Fluorescence values compared in technical replicates measured in different chamber numbers.
(A) Configuration of samples within slides/chambers. The average of four within-subject centered and scaled fluorescence intensity values for each CpG/chamber number were extracted from slides, as depicted. (B-C) Distribution histograms illustrating within-subject centered and scaled fluorescence intensities (FI) for all Type II probes on the MethylationEPIC array in the red (B) and green (C) channels. (D-E) Mean and standard deviation of fluorescence intensities (not centered or scaled) from all type 2 probes within in each chamber number. (F-G) Boxplots comparing the coefficients of variation from bead-level measurements (standard devia-tion/mean) for unprocessed FIs. Data represent all type 2 probes across each of the eight chamber numbers in the Red (F) and Green channels (G). Values for each chamber were calculated from measurements of four subjects, apart from chamber three which had one outlier sample removed based on quality concerns. Outlier values (>1.96 IQR) were hidden from boxplots due to the large size of the dataset.
Fig 5.
Beta values compared in technical replicates measured in different chamber numbers.
(A) Configuration of samples within slides/chambers. The average of four within-subject centered and scaled beta values for each CpG/chamber number were extracted from slides, as de-picted. (B-D) Histograms representing the distributions of within-subject centered and scaled beta values for all probes on the MethylationEPIC array. The histograms correspond to different preprocessing steps: (B) raw beta values, (C) beta values preprocessed using SeSaMe’s recommended settings, and (D) SeSaMe-preprocessed beta values with adjustment for chamber number batch effects using ComBat.
Fig 6.
Relative brightness in technical replicates related to probe intensity.
Plots depicting Type 2 probes binned according to median within-subject fluorescence intensity (FI). The y-axis represents differences from the median value for each bin. Each point shown represents one percentile bin from one of the four subjects in the study. Differences between median intensity are represented for the Red FI, Green FI, and beta values in Raw (A-D), SeSAMe-normalized (E-H), or ComBat-adjusted data (I-L). Axes for figure panels were intentionally limited for the purposes of visualization, resulting in the omission of some data points which had very high variability.
Fig 7.
Variability in FI for epigenetic clock CpGs.
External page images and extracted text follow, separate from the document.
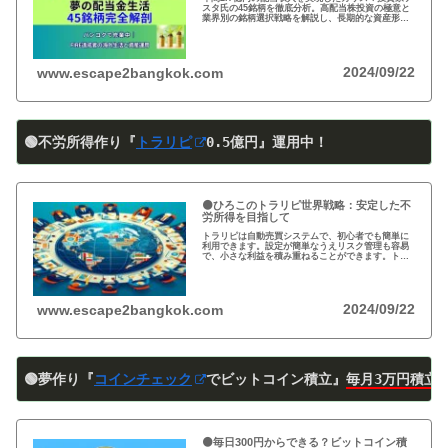
スタ氏の45銘柄を徹底分析。高配当株投資の極意と
業界別の銘柄選択戦略を解説し、長期的な資産形成
のヒントを提供します。
2024/09/22
www.escape2bangkok.com
🟢不労所得作り『
トラリピ
0
.5
億円』運用中！
🟠ひろこのトラリピ世界戦略：安定した不
労所得を目指して
トラリピは自動売買システムで、初心者でも簡単に
利用できます。設定が簡単なうえリスク管理も容易
で、小さな利益を積み重ねることができます。トラ
リピの仕組み・戦略・メリット・デメリットを詳し
く紹介しています。運用を検討中の方は必見です!
2024/09/22
www.escape2bangkok.com
🟢夢作り『
コインチェック
でビットコイン積立』
毎月3万円積立
🟠毎日300円からできる？ビットコイン積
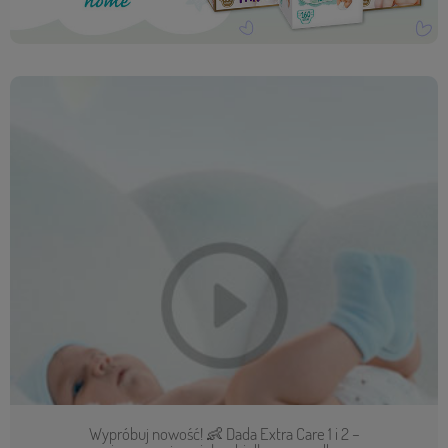
Wypróbuj nowość! 👶 Dada Extra Care 1 i 2 –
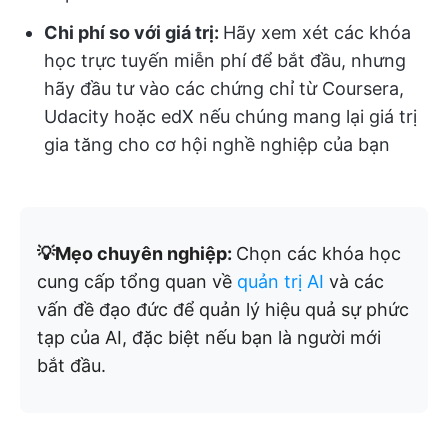
Chi phí so với giá trị:
Hãy xem xét các khóa
học trực tuyến miễn phí để bắt đầu, nhưng
hãy đầu tư vào các chứng chỉ từ Coursera,
Udacity hoặc edX nếu chúng mang lại giá trị
gia tăng cho cơ hội nghề nghiệp của bạn
💡Mẹo chuyên nghiệp:
Chọn các khóa học
cung cấp tổng quan về
quản trị AI
và các
vấn đề đạo đức để quản lý hiệu quả sự phức
tạp của AI, đặc biệt nếu bạn là người mới
bắt đầu.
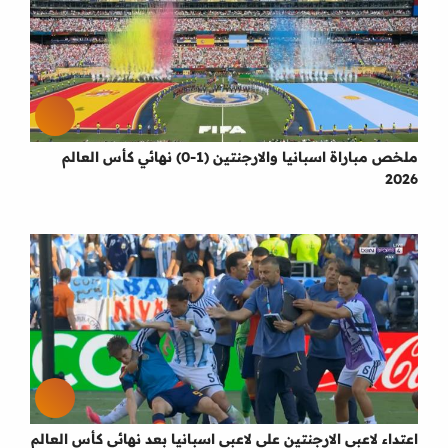
ملخص مباراة اسبانيا والارجنتين (1-0) نهائي كأس العالم
2026
اعتداء لاعبي الارجنتين علي لاعبي اسبانيا بعد نهائي كأس العالم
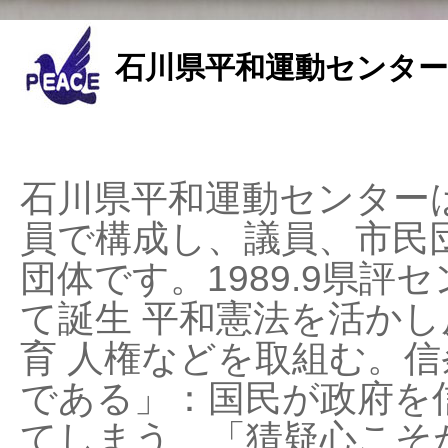
石川県平和運動センター
石川県平和運動センターは
員で構成し、議員、市民
団体です。1989.9県評セ
て誕生 平和憲法を活かし反
育 人権などを取組む。
である」：国民が政府を
てしまう、「猜疑心こそ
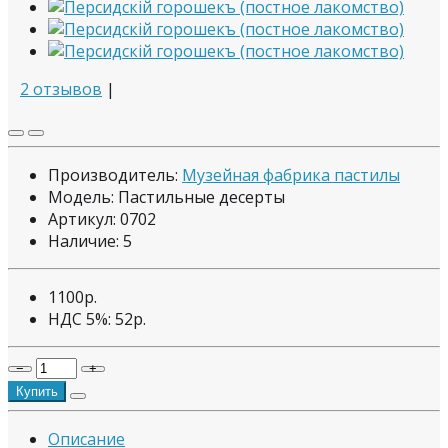
2 отзывов
|
Производитель:
Музейная фабрика пастилы
Модель: Пастильные десерты
Артикул: 0702
Наличие:
5
1100р.
НДС 5%:
52р.
−
+
Купить
Описание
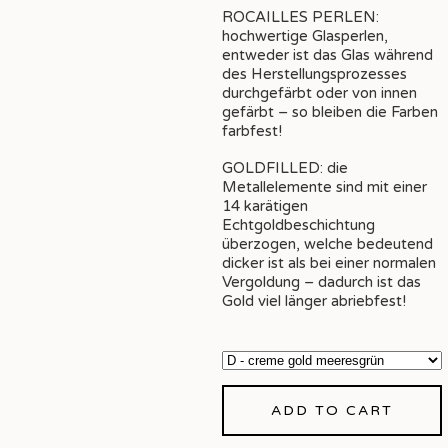
ROCAILLES PERLEN:
hochwertige Glasperlen,
entweder ist das Glas während
des Herstellungsprozesses
durchgefärbt oder von innen
gefärbt – so bleiben die Farben
farbfest!
GOLDFILLED: die
Metallelemente sind mit einer
14 karätigen
Echtgoldbeschichtung
überzogen, welche bedeutend
dicker ist als bei einer normalen
Vergoldung – dadurch ist das
Gold viel länger abriebfest!
ADD TO CART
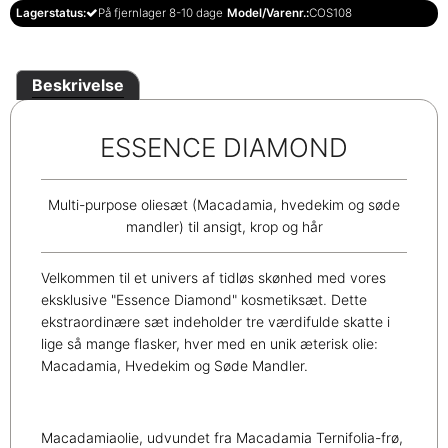
Lagerstatus:
På fjernlager 8-10 dage
Model/Varenr.:
COS108
Beskrivelse
ESSENCE DIAMOND
Multi-purpose oliesæt (Macadamia, hvedekim og søde
mandler) til ansigt, krop og hår
Velkommen til et univers af tidløs skønhed med vores
eksklusive "Essence Diamond" kosmetiksæt. Dette
ekstraordinære sæt indeholder tre værdifulde skatte i
lige så mange flasker, hver med en unik æterisk olie:
Macadamia, Hvedekim og Søde Mandler.
Macadamiaolie, udvundet fra Macadamia Ternifolia-frø,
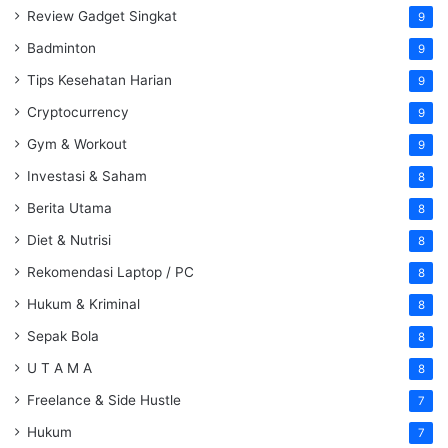
Review Gadget Singkat
9
Badminton
9
Tips Kesehatan Harian
9
Cryptocurrency
9
Gym & Workout
9
Investasi & Saham
8
Berita Utama
8
Diet & Nutrisi
8
Rekomendasi Laptop / PC
8
Hukum & Kriminal
8
Sepak Bola
8
U T A M A
8
Freelance & Side Hustle
7
Hukum
7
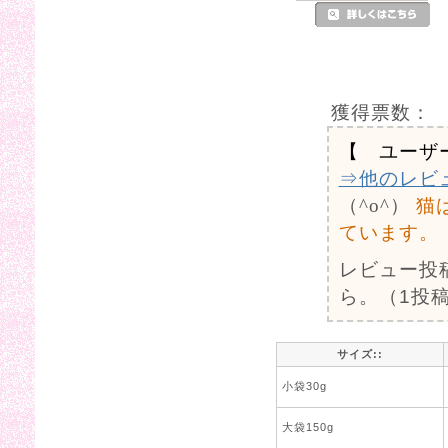
獲得票数：
【 ユーザ
⇒他のレビ
（^o^）
猫
ています。
レビュー投
ら。（1投稿
サイズ::
小袋30g
大袋150g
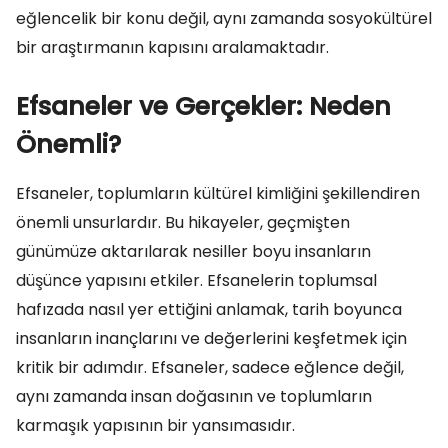
eğlencelik bir konu değil, aynı zamanda sosyokültürel
bir araştırmanın kapısını aralamaktadır.
Efsaneler ve Gerçekler: Neden
Önemli?
Efsaneler, toplumların kültürel kimliğini şekillendiren
önemli unsurlardır. Bu hikayeler, geçmişten
günümüze aktarılarak nesiller boyu insanların
düşünce yapısını etkiler. Efsanelerin toplumsal
hafızada nasıl yer ettiğini anlamak, tarih boyunca
insanların inançlarını ve değerlerini keşfetmek için
kritik bir adımdır. Efsaneler, sadece eğlence değil,
aynı zamanda insan doğasının ve toplumların
karmaşık yapısının bir yansımasıdır.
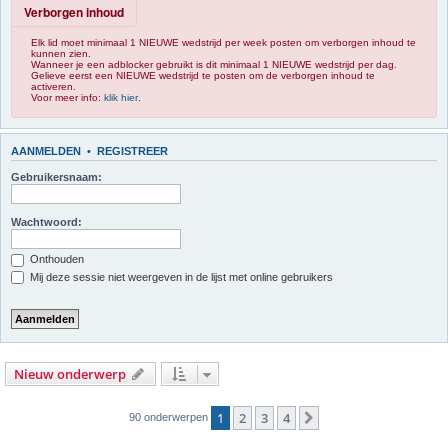
Verborgen inhoud
Elk lid moet minimaal 1 NIEUWE wedstrijd per week posten om verborgen inhoud te
kunnen zien.
Wanneer je een adblocker gebruikt is dit minimaal 1 NIEUWE wedstrijd per dag.
Gelieve eerst een NIEUWE wedstrijd te posten om de verborgen inhoud te
activeren.
Voor meer info:
klik hier
.
AANMELDEN
•
REGISTREER
Gebruikersnaam:
Wachtwoord:
Onthouden
Mij deze sessie niet weergeven in de lijst met online gebruikers
Nieuw onderwerp
1
2
3
4
Volgende
90 onderwerpen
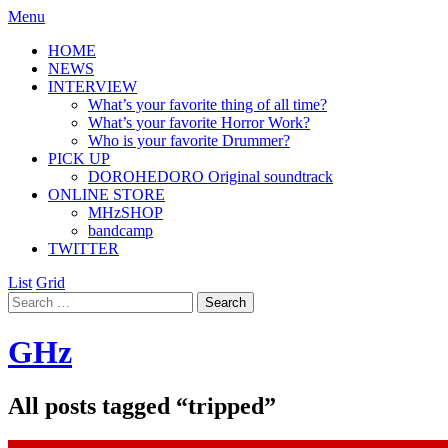
Menu
HOME
NEWS
INTERVIEW
What’s your favorite thing of all time?
What’s your favorite Horror Work?
Who is your favorite Drummer?
PICK UP
DOROHEDORO Original soundtrack
ONLINE STORE
MHzSHOP
bandcamp
TWITTER
List
Grid
GHz
All posts tagged “
tripped
”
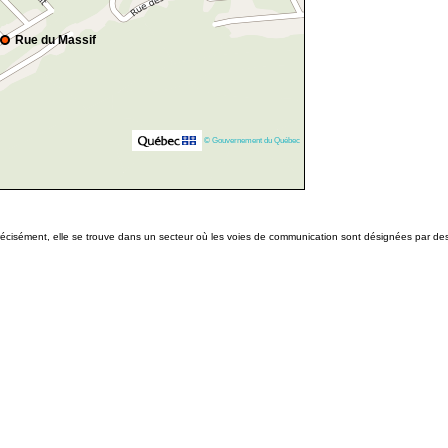
Rue du Massif
© Gouvernement du Québec
 précisément, elle se trouve dans un secteur où les voies de communication sont désignées par de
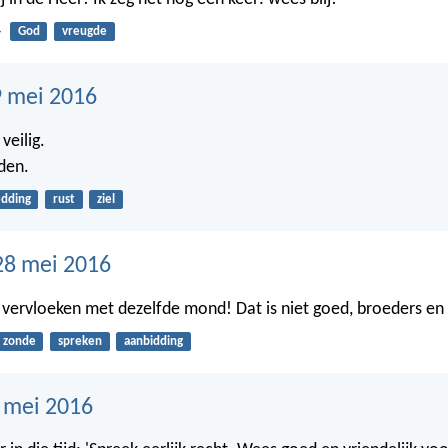
4
God
vreugde
 mei 2016
veilig.
dden.
edding
rust
ziel
28 mei 2016
 vervloeken met dezelfde mond! Dat is niet goed, broeders en 
zonde
spreken
aanbidding
7 mei 2016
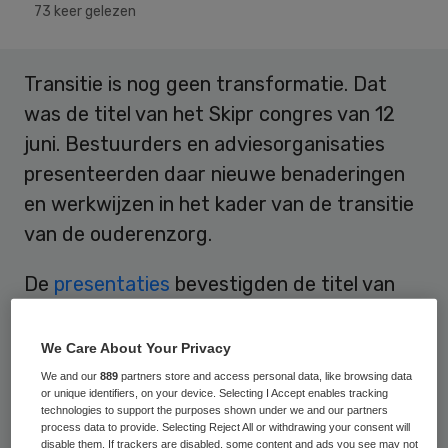
73 keer gelezen
Transitie is nog geen transformatie. Dat
was de titel van het Skipr congres van 12
juni. Bestuurders en adviesorganisaties
presenteerden daar nieuwe benaderingen
en werkwijzen in het kader van de transitie
van de ouderenzorg.
De
presentaties
bevestigden de titel van
het
congres
: er is sprake van het
herpositioneren van het aanbod in de
We Care About Your Privacy
nieuwe context. Maar is er wel een nieuwe
We and our
889
partners store and access personal data, like browsing data
or unique identifiers, on your device. Selecting I Accept enables tracking
context? Lovende woorden waren er voor
technologies to support the purposes shown under we and our partners
process data to provide. Selecting Reject All or withdrawing your consent will
Eelco Damen
die de huishoudelijke zorg
disable them. If trackers are disabled, some content and ads you see may not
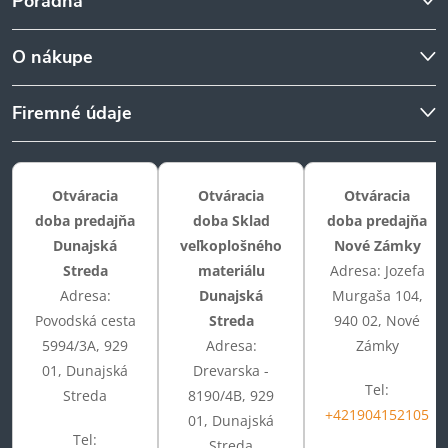
Poradňa
O nákupe
Firemné údaje
Otváracia
Otváracia
Otváracia
doba predajňa
doba Sklad
doba predajňa
Dunajská
veľkoplošného
Nové Zámky
Streda
materiálu
Adresa: Jozefa
Adresa:
Dunajská
Murgaša 104,
Povodská cesta
Streda
940 02, Nové
5994/3A, 929
Adresa:
Zámky
01, Dunajská
Drevarska -
Tel:
Streda
8190/4B, 929
+421904152105
01, Dunajská
Tel:
Streda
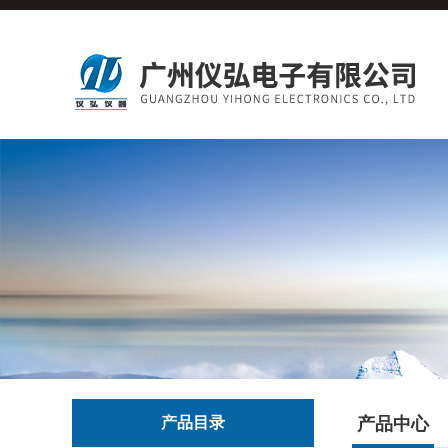
产品目录
产品中心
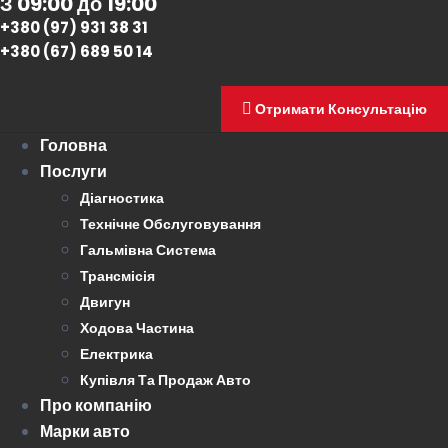
З 09:00 до 19:00
+380 (97) 931 38 31
+380 (67) 689 50 14
Отримати Консультацію
Головна
Послуги
Діагностика
Технічне Обслуговування
Гальмівна Система
Трансмісія
Двигун
Ходова Частина
Електрика
Купівля Та Продаж Авто
Про компанію
Марки авто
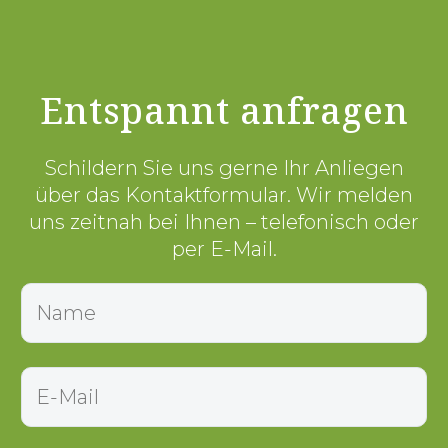
Entspannt anfragen
Schildern Sie uns gerne Ihr Anliegen
über das Kontaktformular. Wir melden
uns zeitnah bei Ihnen – telefonisch oder
per E-Mail.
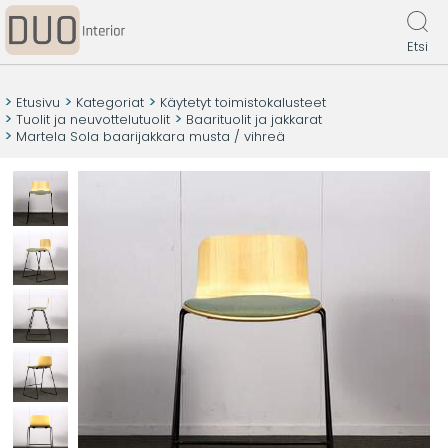
Etsi
Etusivu
Kategoriat
Käytetyt toimistokalusteet
Tuolit ja neuvottelutuolit
Baarituolit ja jakkarat
Martela Sola baarijakkara musta / vihreä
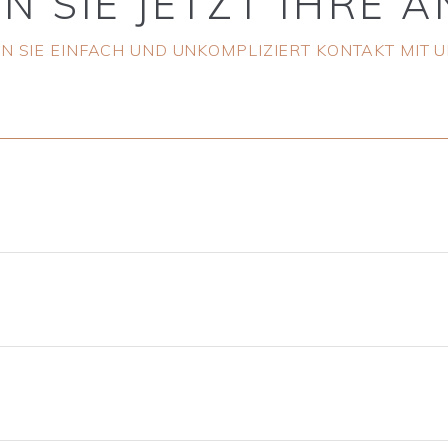
EN
SIE
JETZT
IHRE
A
 SIE EINFACH UND UNKOMPLIZIERT KONTAKT MIT 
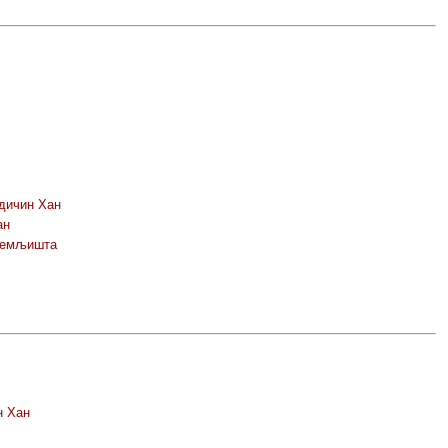
дичин Хан
ан
 земљишта
н Хан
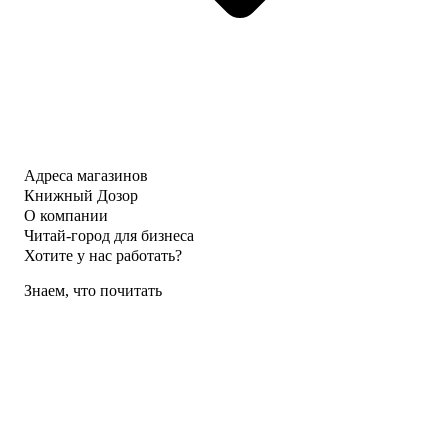
Адреса магазинов
Книжный Дозор
О компании
Читай-город для бизнеса
Хотите у нас работать?
Знаем, что почитать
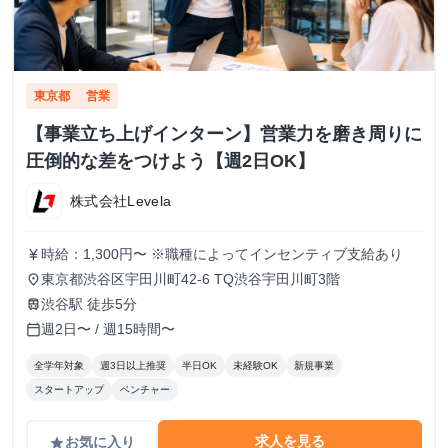
東京都
営業
【事業立ち上げインターン】営業力を磨き周りに
圧倒的な差をつけよう【週2日OK】
株式会社Levela
時給：1,300円〜 ※職種によってインセンティブ支給あり
currency_yen
東京都渋谷区宇田川町42-6 TQ渋谷宇田川町3階
place
渋谷駅 徒歩5分
train
週2日〜 / 週15時間〜
calendar_today
全学年対象
週3日以上推奨
半日OK
未経験OK
新規事業
スタートアップ
ベンチャー
求人を見る
お気に入り
grade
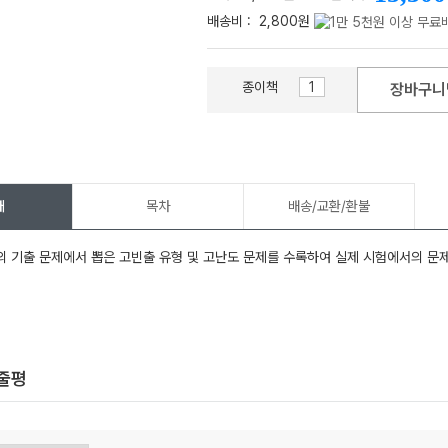
배송비 :
2,800원
종이책
장바구니
메가스터디
개
목차
배송/교환/환불
 기출 문제에서 뽑은 고빈출 유형 및 고난도 문제를 수록하여 실제 시험에서의 문제
한줄평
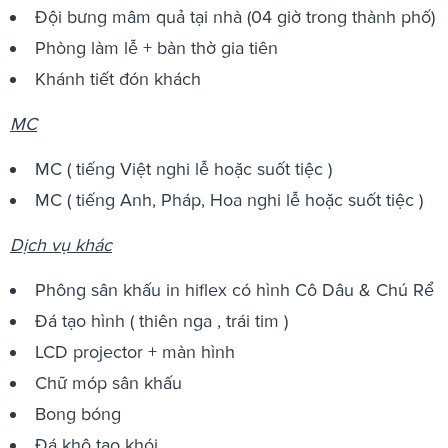
Đội bưng mâm quả tại nhà (04 giờ trong thành phố)
Phòng làm lễ + bàn thờ gia tiên
Khánh tiết đón khách
MC
MC ( tiếng Việt nghi lễ hoặc suốt tiệc )
MC ( tiếng Anh, Pháp, Hoa nghi lễ hoặc suốt tiệc )
Dịch vụ khác
Phông sân khấu in hiflex có hình Cô Dâu & Chú Rể
Đá tạo hình ( thiên nga , trái tim )
LCD projector + màn hình
Chữ móp sân khấu
Bong bóng
Đá khô tạo khói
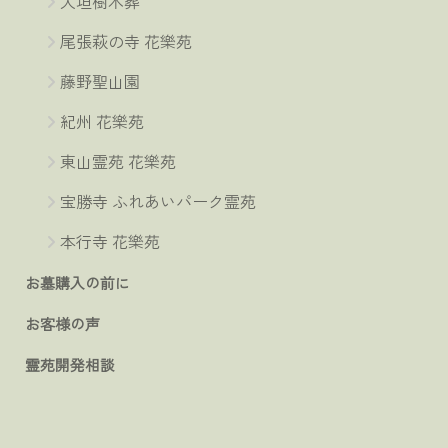
大垣樹木葬
尾張萩の寺 花樂苑
藤野聖山園
紀州 花樂苑
東山霊苑 花樂苑
宝勝寺 ふれあいパーク霊苑
本行寺 花樂苑
お墓購入の前に
お客様の声
霊苑開発相談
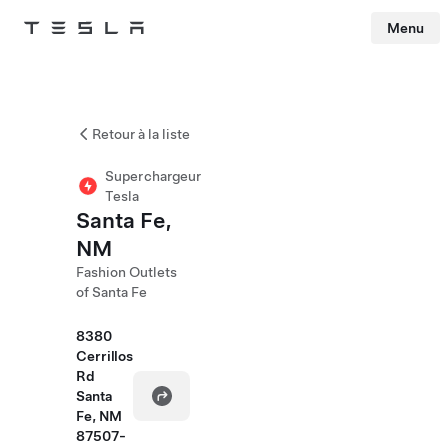
Menu
Tesla
Skip to main content
Retour à la liste
Superchargeur
Tesla
Santa Fe,
NM
Fashion Outlets
of Santa Fe
8380
Cerrillos
Rd
Santa
Fe, NM
87507-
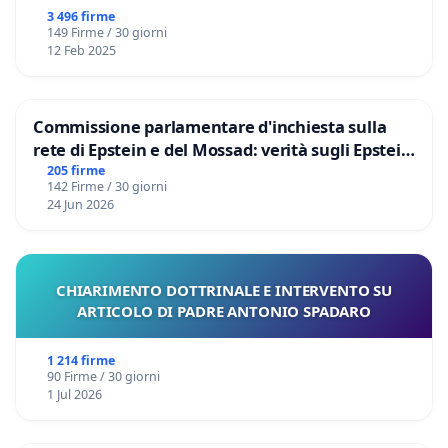
3 496 firme
149 Firme / 30 giorni
12 Feb 2025
Commissione parlamentare d'inchiesta sulla
rete di Epstein e del Mossad: verità sugli Epstein
Files
205 firme
142 Firme / 30 giorni
24 Jun 2026
CHIARIMENTO DOTTRINALE E INTERVENTO SU
ARTICOLO DI PADRE ANTONIO SPADARO
1 214 firme
90 Firme / 30 giorni
1 Jul 2026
(A-B) Scatter plots displaying the mean vs range of beta values for CpGs included in the Horvath Skin and Blood clock. Each point represents summary statistics for a single CpG, calculated across technical replicates from one of the four subjects in the study. The size of each point is proportional to the coefficient value in the clock model. (C) Summary statistics for low-level measurements of cg03184882 within each sample in the study. The outlier sample is highlighted in red.
Fig 8.
Variability in DNA methylation clock age predictions from technical replicate samples.
Scatter plots depict age predictions from 6 different DNAm clocks on technical replicates. Colors of dots and lines indicate predicted age and actual age of subjects, respectively. Red point indicates outlier sample highlighted in panel C. (A) Age predictions generated using raw beta values. (B) Age predictions generated using beta values processed with the ‘recommended’ SeSaMe preprocessing settings. (C) Age predictions generated using SeSaMe-preprocessed beta values, with chamber number batch effect correction applied using ComBat.